A Tale of Two Cities


by Charles Dickens

A Tale of Two Cities Volume II, Chapter Twenty-Four – Drawn to the Lodestone Rock Summary

  • It’s August. 1792.
  • Monseigneur, that amazing man who stands in for all French aristocrats, has decided that France is not the safest place to be hanging out.
  • He’s now fleeing across the ocean, headed for countries that are a bit more friendly than his own.
  • But we’re not concerned with Monseigneur right now. We’re back in London.
  • At Tellson’s, to be specific.
  • Tellson’s, in case you were wondering, is as dark and dingy and cramped as it ever was. That’s just the way that Mr.
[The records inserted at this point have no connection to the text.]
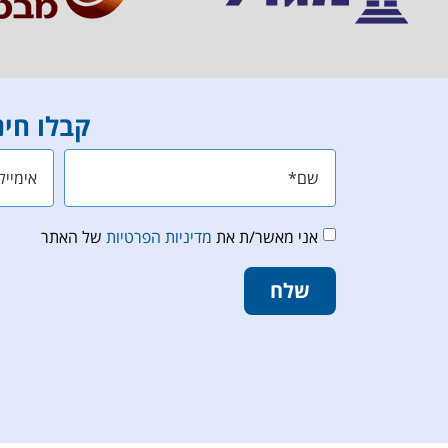
קבלו חינ
אני מאשר/ת את
מדיניות הפרטיות
של האתר
שלח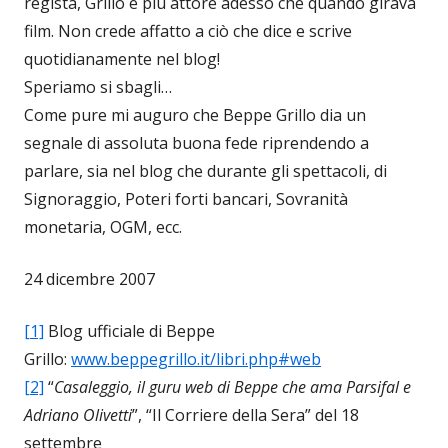
regista, Grillo è più attore adesso che quando girava
film. Non crede affatto a ciò che dice e scrive
quotidianamente nel blog!
Speriamo si sbagli…
Come pure mi auguro che Beppe Grillo dia un
segnale di assoluta buona fede riprendendo a
parlare, sia nel blog che durante gli spettacoli, di
Signoraggio, Poteri forti bancari, Sovranità
monetaria, OGM, ecc.
24 dicembre 2007
[1]
Blog ufficiale di Beppe
Grillo:
www.beppegrillo.it/libri.php#web
[2]
“
Casaleggio, il guru web di Beppe che ama Parsifal e
Adriano Olivetti
”, “Il Corriere della Sera” del 18
settembre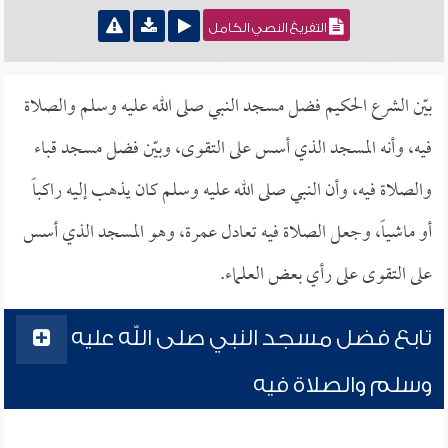
التفريغ النصي الكامل
بيّن الشرع الحكيم فضل مسجد النبي صلى الله عليه وسلم والصلاة
فيه، وأنه المسجد الذي أسس على التقوى، وبيّن فضل مسجد قباء
والصلاة فيه، وأن النبي صلى الله عليه وسلم كان يذهب إليه راكباً
أو ماشياً، وجعل الصلاة فيه تعادل عمرة، وهو المسجد الذي أسس
على التقوى على رأي بعض العلماء.
تابع فضل مسجد النبي صلى الله عليه
وسلم والصلاة فيه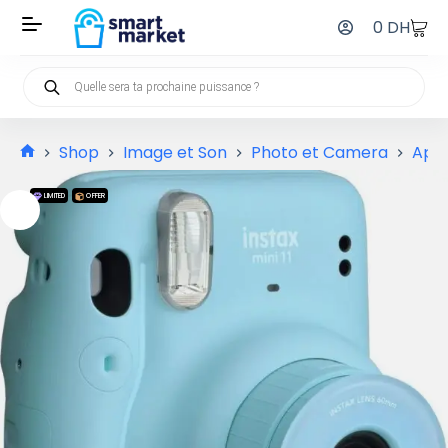
0
DH
Shop
Image et Son
Photo et Camera
Appa
LIMITED
OFFER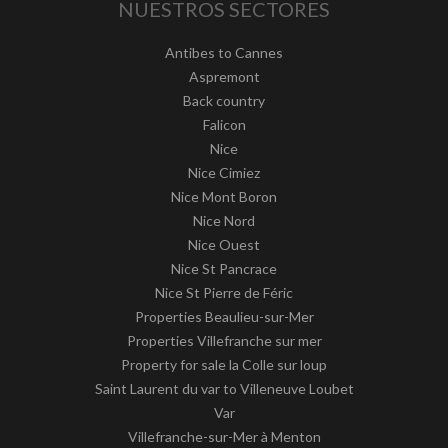
NUESTROS SECTORES
Antibes to Cannes
Aspremont
Back country
Falicon
Nice
Nice Cimiez
Nice Mont Boron
Nice Nord
Nice Ouest
Nice St Pancrace
Nice St Pierre de Féric
Properties Beaulieu-sur-Mer
Properties Villefranche sur mer
Property for sale la Colle sur loup
Saint Laurent du var to Villeneuve Loubet
Var
Villefranche-sur-Mer à Menton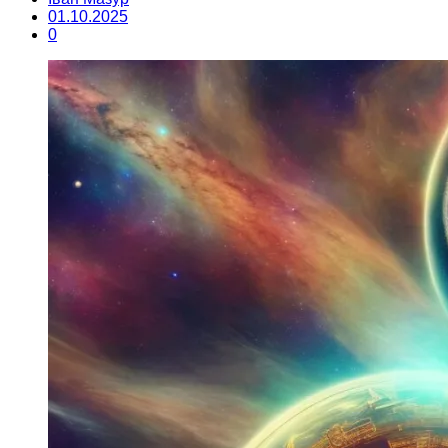
01.10.2025
0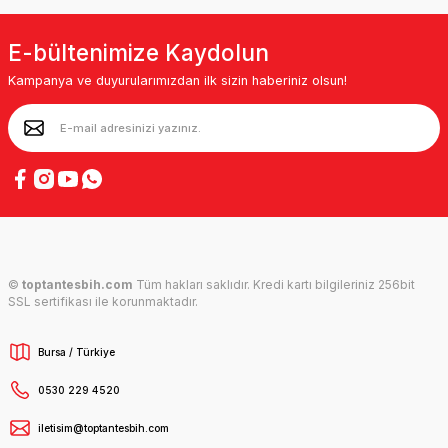
E-bültenimize Kaydolun
Kampanya ve duyurularımızdan ilk sizin haberiniz olsun!
©
toptantesbih.com
Tüm hakları saklıdır. Kredi kartı bilgileriniz 256bit
SSL sertifikası ile korunmaktadır.
Bursa / Türkiye
0530 229 4520
iletisim@toptantesbih.com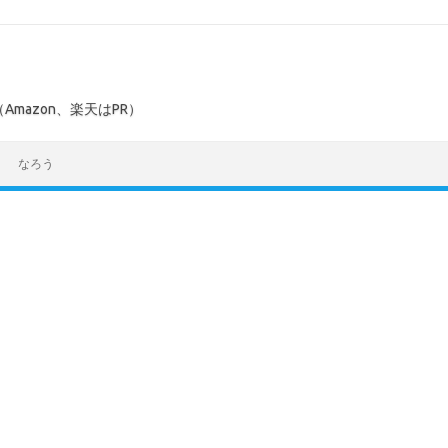
mazon、楽天はPR）
なろう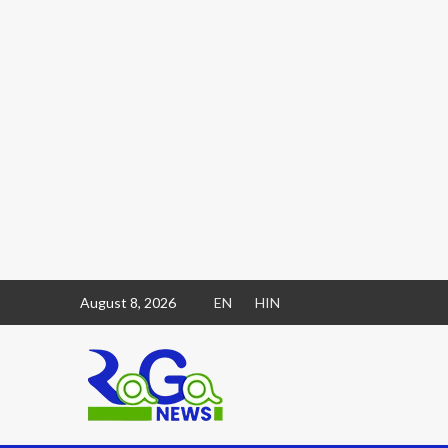
August 8, 2026
EN
HIN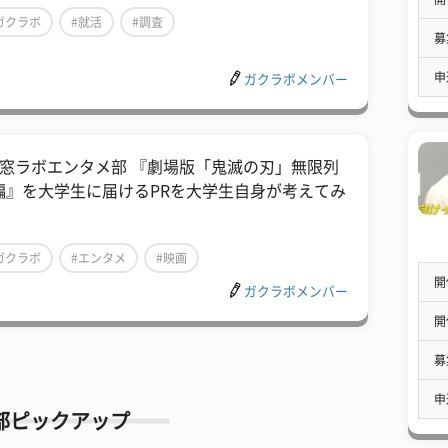
ガクラボ
#就活
#調査
募
申
ガクラボメンバー
学窓ラボエンタメ部 『劇場版「鬼滅の刃」無限列
編』を大学生に届けるPRを大学生自身が考えてみ
！
ガクラボ
#エンタメ
#映画
開
ガクラボメンバー
開
募
申
部ピックアップ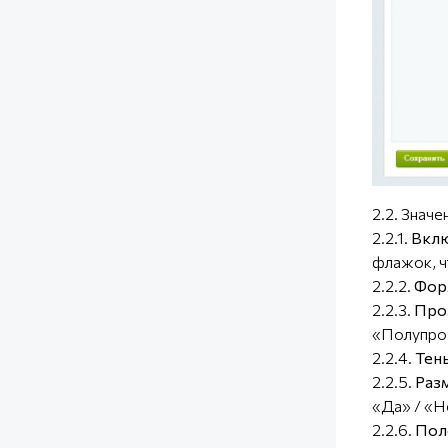
2.2. Значе
2.2.1.
Вклю
флажок, ч
2.2.2.
Фор
2.2.3.
Про
«Полупро
2.2.4.
Тень
2.2.5.
Разм
«Да» / «Н
2.2.6.
Пол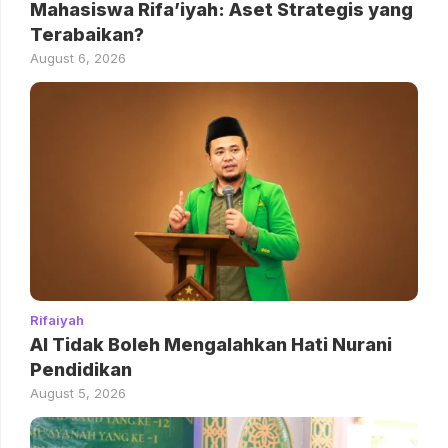
Mahasiswa Rifa’iyah: Aset Strategis yang
Terabaikan?
August 6, 2026
Rifaiyah
AI Tidak Boleh Mengalahkan Hati Nurani
Pendidikan
August 5, 2026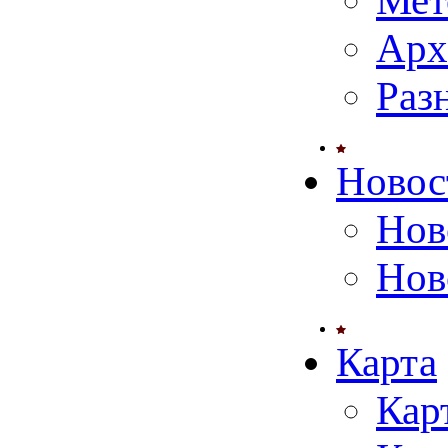
Мет
Арх
Раз
Новос
Нов
Нов
Карта
Кар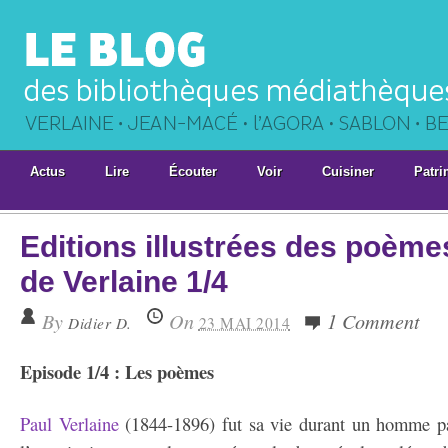
Actus
Lire
Écouter
Voir
Cuisiner
Patri
Editions illustrées des poème
de Verlaine 1/4
By
On
1 Comment
Didier D.
23 MAI 2014
Episode 1/4 : Les poèmes
Paul Verlaine
(1844-1896) fut sa vie durant un homme par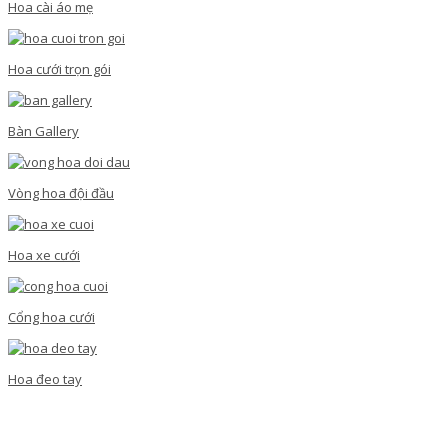
Hoa cài áo mẹ
Hoa cưới trọn gói
Bàn Gallery
Vòng hoa đội đầu
Hoa xe cưới
Cổng hoa cưới
Hoa đeo tay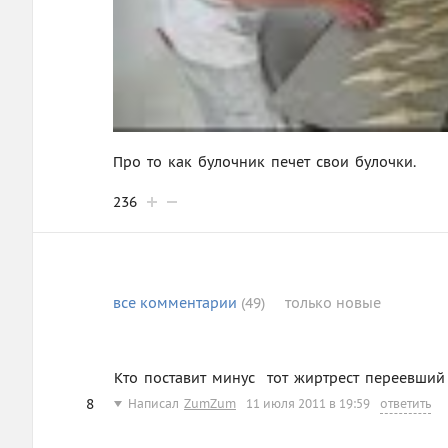
Про то как булочник печет свои булочки.
236
все
комментарии
(49)
только
новые
Кто поставит минус  тот жиртрест переевший
8
Написал
ZumZum
11 июля 2011 в 19:59
ответить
Lorry likes it.
  • At the moment, Charles is trying to talk Mr. Lorry out of going to France on business.
  • It’s too dangerous in France at the moment—especially for an elderly man.
  • Mr. Lorry agrees, but business is business. Tellson’s has many French customers, and someone has to look after their property, even during times of strife.
  • As it turns out, Mr. Lorry happens to be one of the youngest members of Tellson’s.
  • If anyone could brave war and revolution, it’d be him. That’s what he thinks, at any rate.
  • Charles remains unconvinced.
  • Mr. Lorry assures him that he’ll bring Jerry Cruncher along as a bodyguard.
  • Between the two of them, they should be able to stop any mischief that people might intend toward the bank or the bank’s property.
  • Charles and Mr. Lorry stand in a corner of the bank talking together.
  • Gradually, another conversation in the bank catches their attention.
  • Our good old friend, Mr. Stryver, has brought a letter to the bank. It’s addressed to a Marquis St. Evrémonde, care of Tellson’s Bank.
  • Our narrator quickly informs us that Doctor Manette made Charles promise never to reveal his real identity.
  • Perhaps that’s why Charles starts when he sees the letter—but he doesn’t say a word.
  • Luckily, Stryver has more than enough words for the entire office.
  • He explains that the new Marquis is a craven coward. He abandoned his lands before the old Marquis died.
  • Charles steps into the conversation and says that he knows the Marquis. He can deliver the letter.
  • Puzzled, Mr. Lorry hands it to him.
  • Charles quickly leaves. As he walks out, he opens the letter.
  • It’s from Monsieur Gabelle, the steward of his uncle’s lands.
  • Gabelle has been taken prisoner merely because he did what the Marquis ordered him to do.
  • Now he begs the new Marquis (Charles) to come back and take responsibility for his own lands.
  • Charles puts down the letter and begins some serious thinking.
  • Sure, he once believed that it would be better for him to abandon his inheritance entirely.
  • Starting life over in England was a bit hard, but at least he wasn’t the cause of other people’s pain.
  • Now, however, he sees that inaction can be as morally corrupt as bad actions.
  • Quickly, Charles comes to a conclusion: he must return to France.
  • With this decided, Charles sets about planning a "business" trip. He tells Lucie that he’ll be gone for a few days.
  • Then he writes a letter explaining his real situation and leaves it for her to find once he’s left.
  • He also writes to the doctor, asking him to take care of the family until he returns.
  • In the dead of the night, Charles sets out for Paris.
  • We’re not sure, but we really don’t have a very good feeling about this...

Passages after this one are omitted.